Amway Australia
- Type: Private
- Industry: Multi-level marketing
- Founded: 1971; 55 years ago
- Headquarters: Chatswood, New South Wales, Australia
- Parent: Amway
- Website: amway.com.au

= Amway Australia =

Amway Australia is the affiliate of the United States company Amway that serves Australia and New Zealand. The company began in 1971. Amway Australia is a multi-level marketing firm.

==History==
Amway Australia opened in April 1971 and was Amway's first market outside of North America. The company launched quickly, registering more than 400 distributors in its first month of operation, however sales soon stagnated. Investigations revealed problems with quality control at local manufacturers and the decision was made to manufacture and ship products from Amway headquarters in the US. By 1993, wholesale sales had reached A$148 million. In that year Amway Australia became part of the publicly listed company, Amway Asia Pacific, and by 1998 sales had reached A$198 million, with more than 100,000 distributors marketing over 2,500 products.
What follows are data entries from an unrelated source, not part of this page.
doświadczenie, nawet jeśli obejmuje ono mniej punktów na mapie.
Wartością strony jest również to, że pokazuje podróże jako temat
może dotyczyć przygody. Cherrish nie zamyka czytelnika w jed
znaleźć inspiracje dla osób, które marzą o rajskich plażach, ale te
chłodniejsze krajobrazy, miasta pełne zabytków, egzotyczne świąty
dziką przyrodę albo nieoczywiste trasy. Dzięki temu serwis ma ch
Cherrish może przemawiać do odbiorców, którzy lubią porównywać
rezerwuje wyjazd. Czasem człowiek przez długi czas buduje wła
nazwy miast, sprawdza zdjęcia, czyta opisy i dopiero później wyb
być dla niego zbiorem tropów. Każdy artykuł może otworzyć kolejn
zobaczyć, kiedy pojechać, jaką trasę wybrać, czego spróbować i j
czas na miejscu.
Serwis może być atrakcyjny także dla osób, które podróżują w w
In 2000 Amway Asia Pacific returned to private ownership by New AAP Limited, a Bermuda corporation.

In March 1998, Amway Australia launched its first internet based ordering system (ELVIS - Electronic Link Via Internet Services), and processed $15.9 million in sales in July 1998. In April 2000 ELVIS was replaced by a2k and Amway Australia became one of the first Amway affiliates to introduce a new business model, dubbed IMC (where the "I" stands for Independent Business Owner [IBO], the "M" stands for a new Member classification, and "C" stands for Client). Along with Amway products, the new portal provided access to various partner company products, including IBM, Petals, R. M. Williams, Blue Star Office Supplies, and AFS Financial services. In 2000 it was reported that Amway was the largest direct selling company in the Australian region with annual turnover of more than $170 million and a network of 100,000 home-based distributors. Thirty percent of products sold by Amway Australia come from Australian suppliers, with the rest from Amway factories in the US, Europe, and Asia.
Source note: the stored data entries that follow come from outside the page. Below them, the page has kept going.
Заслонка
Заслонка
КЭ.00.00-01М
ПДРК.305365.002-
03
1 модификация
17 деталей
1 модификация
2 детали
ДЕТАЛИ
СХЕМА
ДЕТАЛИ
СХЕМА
By 2010, 40% of people joining Amway Australia were under the age of 30 and the company had embraced social media such as Facebook and Twitter as part of their sales and communications processes, as well as increasing brand marketing efforts through the signing of endorsement deals with swimmer Libby Trickett and Australian cricketer Adam Gilchrist as "Ambassadors".

==Local operations==
Amway Australia has one business centre in Castle Hill, New South Wales.

==Controversy==
The "direct selling" company has been dogged by allegations of being an illegal pyramid scheme for decades. The president of Amway has stated to Australian media that "this is old news".

In 1994, NSW state parliamentarian Mr Scully questioned the Consumer Affairs minister whether Amway Australia's distribution practices used dishonest, unethical and inappropriate behaviour. The Minister for Consumer Affairs replied that "Complaints against Amway or Amway distributors are very few and indicate little cause for concern". Following a complaint from Amway, the department had prosecuted one Amway distributor for misleading conduct involving the potential recruitment of Amway distributors into another work-at-home scheme.
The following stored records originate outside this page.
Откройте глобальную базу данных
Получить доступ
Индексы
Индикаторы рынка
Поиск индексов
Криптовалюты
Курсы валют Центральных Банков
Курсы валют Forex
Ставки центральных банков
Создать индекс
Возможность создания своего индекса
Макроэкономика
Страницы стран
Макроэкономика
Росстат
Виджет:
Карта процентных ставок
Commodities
In 2003, the Australian Taxation Office challenged deductions made by Amway Australia over an 8-year period for seminar expenses in resort locations, offered as incentives to successful distributors. Amway had a partial win with the Federal Court ruling Amway was largely entitled to the deductions, however it was ruled that substantial food and drink bills associated with the seminars were not deductible. In 2004, this ruling was overturned and the deductions were allowed in full because it was a serious business occasion.